According to the above criteria, two trained researchers (GHY and HHP) independently read the title and abstract of the article. They then review the full text to verify and confirm the eligibility criteria, following the same process. The kappa value will be calculated to determine the extent of inter-rater agreement regarding study inclusion. In the event of disagreement between the two investigators during these two steps, a third investigator (HM) will assist and resolve the disagreement. The results of the search and the inclusion process of the study will be plotted as a flowchart, showing details of included and excluded studies at each selection stage.

2.5. Data Charting

The data extraction framework, customized to the study objectives, is created jointly by the team members. The details of the framework include title, author, year of publication, country, study design, preoperative fasting approach, and main outcomes. The information will be recorded in Microsoft Excel. The research data were extracted independently by two researchers (GHY and HHP). The study authors will be contacted for missing or supplementary data if necessary.

2.6. Collating, Summarizing, and Reporting Results

Insights into preoperative liberal fasting information in adults will be gained from the analysis of the collected data. To present a comprehensive and objective overview of the findings, the extracted data from the included literature will be displayed graphically as diagrams or tables. Consistent with the objectives of this study, we will provide an overview of liberal fasting in surgical adult patients, the population of patients, the types of studies included, the time of research, and the effects of fasting on patients. Quantitative (e.g., results) and qualitative (e.g., content and thematic analysis) methods will be used to synthesize the findings and other data from the selected studies to provide a narrative summary of the results.

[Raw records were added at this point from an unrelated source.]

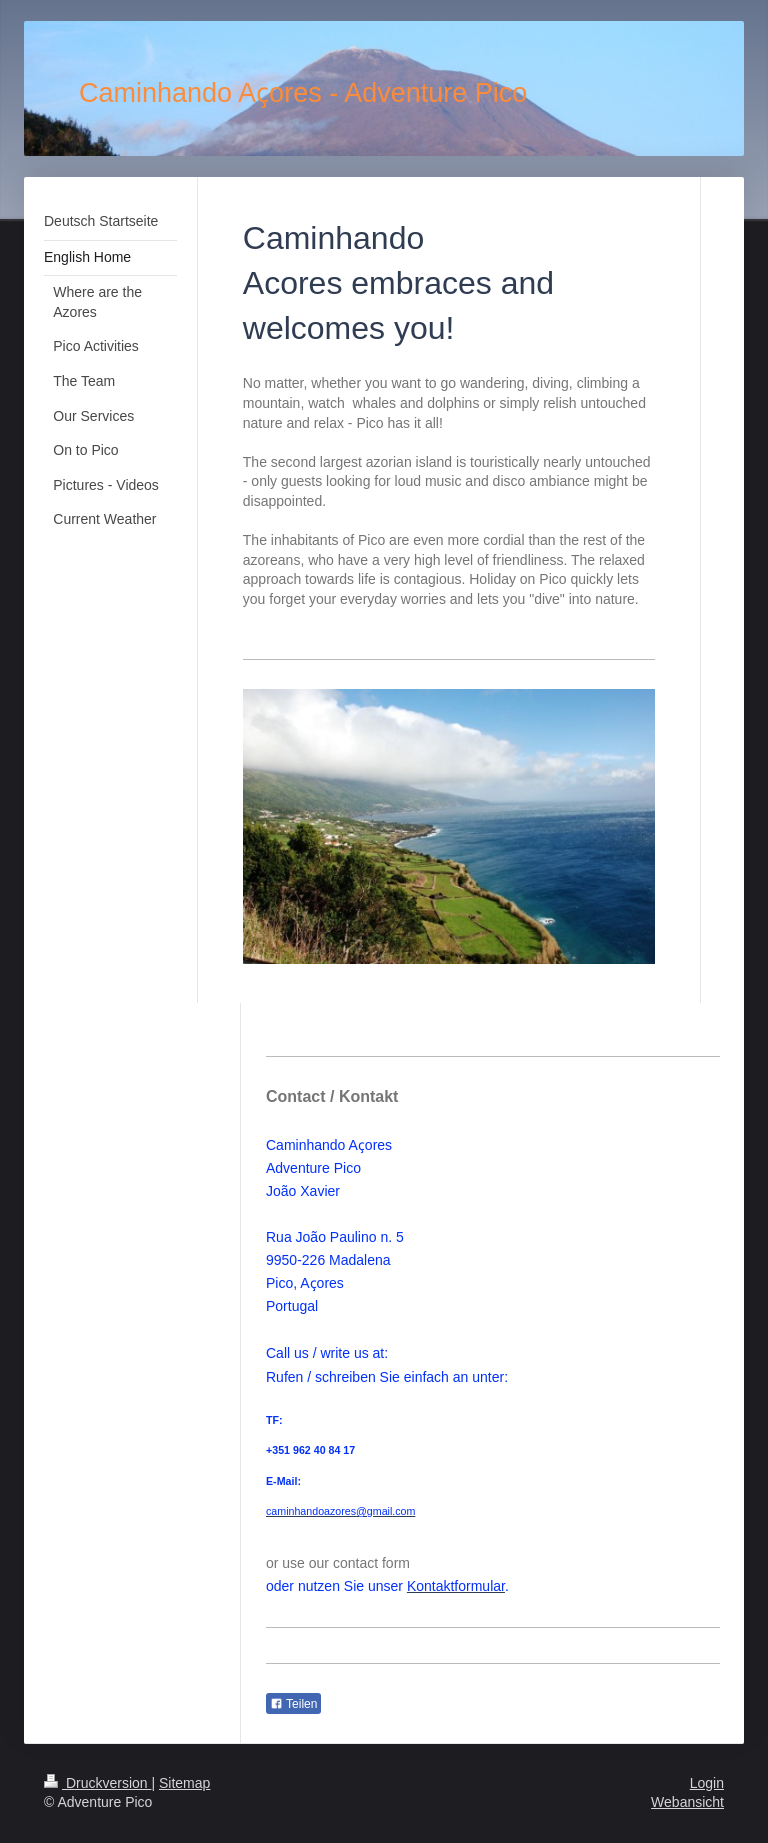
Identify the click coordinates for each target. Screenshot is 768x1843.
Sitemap (184, 1783)
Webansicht (687, 1802)
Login (707, 1783)
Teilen (293, 1704)
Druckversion (97, 1783)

The data aggregation, analysis, and reporting process will follow the PRISMA-ScR guidelines for specialized evaluations.

3. Discussion

Our scoping review aims to obtain knowledge about the existing evidence and the feasibility of introducing liberal fasting methods into clinical practice and to offer suggestions for further research in this area. When examining existing unrestricted fasting protocols used in hospitals, it is plausible to identify potential areas that have not yet been fully explored. We will investigate areas of agreement in the treatment of liberal fasting in adults, as well as areas where further research and the creation of new protocols are necessary to generate innovative concepts for perioperative management and new approaches to rapid recovery of patients.

Data Availability

The datasets collected and analyzed in this study are available from the corresponding authors upon reasonable request.

Conflicts of Interest

The authors declare that there are no conflicts of interest with respect to the publication of this article.

Authors’ Contributions

Haoyue Gan and Hangcheng Liu were responsible for methodology and original draft preparation. Huaping Huang was responsible for data collection, formal analysis, and review and editing. Mei He was responsible for conceptualization, supervision, and review and editing. All listed authors agreed to be responsible for all aspects of the work and approved its claims and agreed to be an author.

Acknowledgments

This study was funded by the Health Commission of Sichuan Province (grant no. 20PJ260).